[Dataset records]

────────

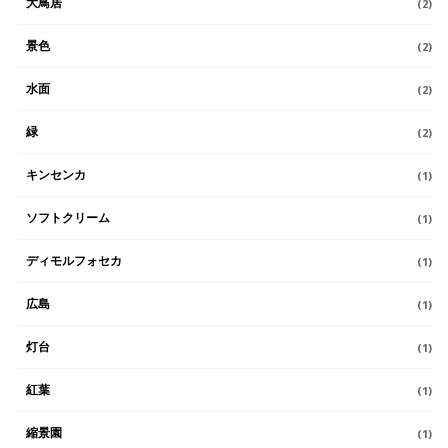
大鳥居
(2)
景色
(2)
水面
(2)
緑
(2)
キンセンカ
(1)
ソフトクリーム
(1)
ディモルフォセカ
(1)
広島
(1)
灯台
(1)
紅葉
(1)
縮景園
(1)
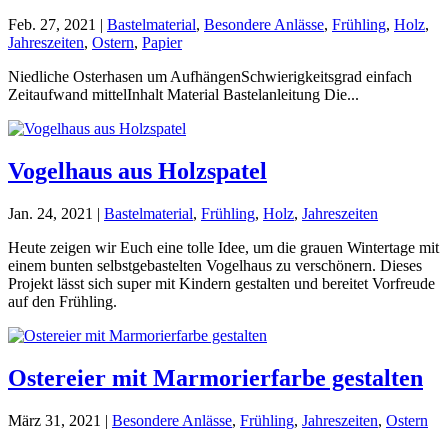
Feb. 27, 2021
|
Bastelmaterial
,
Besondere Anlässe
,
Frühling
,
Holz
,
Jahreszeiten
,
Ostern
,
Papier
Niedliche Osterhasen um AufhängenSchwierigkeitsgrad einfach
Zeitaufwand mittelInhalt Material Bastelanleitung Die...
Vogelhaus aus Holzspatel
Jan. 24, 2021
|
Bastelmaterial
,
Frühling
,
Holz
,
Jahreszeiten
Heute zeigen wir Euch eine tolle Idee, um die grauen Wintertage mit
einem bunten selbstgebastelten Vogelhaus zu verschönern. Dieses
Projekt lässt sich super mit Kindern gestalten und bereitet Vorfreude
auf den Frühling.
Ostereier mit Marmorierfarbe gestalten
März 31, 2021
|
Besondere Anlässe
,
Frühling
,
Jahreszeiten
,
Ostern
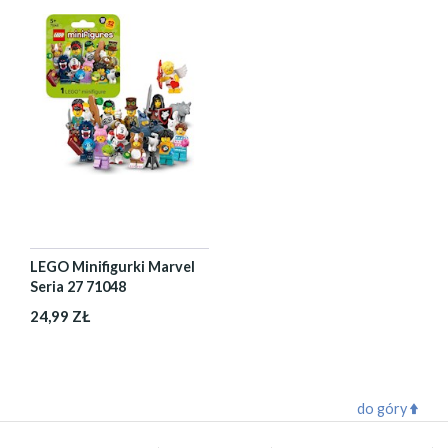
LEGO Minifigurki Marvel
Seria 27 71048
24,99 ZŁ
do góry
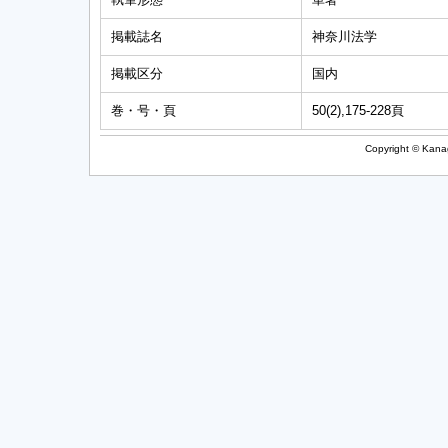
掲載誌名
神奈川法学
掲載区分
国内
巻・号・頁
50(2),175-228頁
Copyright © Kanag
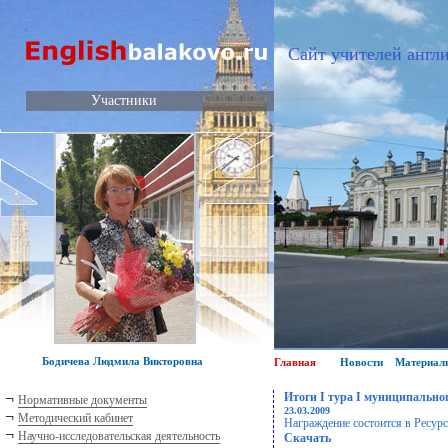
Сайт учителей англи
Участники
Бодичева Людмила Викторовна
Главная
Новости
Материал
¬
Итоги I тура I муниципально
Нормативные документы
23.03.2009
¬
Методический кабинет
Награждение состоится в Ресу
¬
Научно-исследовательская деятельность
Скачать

────────

**What is required:** Retype all records exactly as shown above, images excluded.

**Result:**
大鳥居
(2)
景色
(2)
水面
(2)
緑
(2)
キンセンカ
(1)
ソフトクリーム
(1)
ディモルフォセカ
(1)
広島
(1)
灯台
(1)
紅葉
(1)
縮景園
(1)
Feb. 27, 2021
|
Bastelmaterial
,
Besondere Anlässe
,
Frühling
,
Holz
,
Jahreszeiten
,
Ostern
,
Papier
Niedliche Osterhasen um AufhängenSchwierigkeitsgrad einfach
Zeitaufwand mittelInhalt Material Bastelanleitung Die...
Vogelhaus aus Holzspatel
Jan. 24, 2021
|
Bastelmaterial
,
Frühling
,
Holz
,
Jahreszeiten
Heute zeigen wir Euch eine tolle Idee, um die grauen Wintertage mit
einem bunten selbstgebastelten Vogelhaus zu verschönern. Dieses
Projekt lässt sich super mit Kindern gestalten und bereitet Vorfreude
auf den Frühling.
Ostereier mit Marmorierfarbe gestalten
März 31, 2021
|
Besondere Anlässe
,
Frühling
,
Jahreszeiten
,
Ostern
LEGO Minifigurki Marvel
Seria 27 71048
24,99 ZŁ
do góry
掲載誌名
神奈川法学
掲載区分
国内
巻・号・頁
50(2),175-228頁
Copyright © Kanag
Сайт учителей англи
Участники
Бодичева Людмила Викторовна
Главная
Новости
Материал
¬
Итоги I тура I муниципально
Нормативные документы
23.03.2009
¬
Методический кабинет
Награждение состоится в Ресу
¬
Научно-исследовательская деятельность
Скачать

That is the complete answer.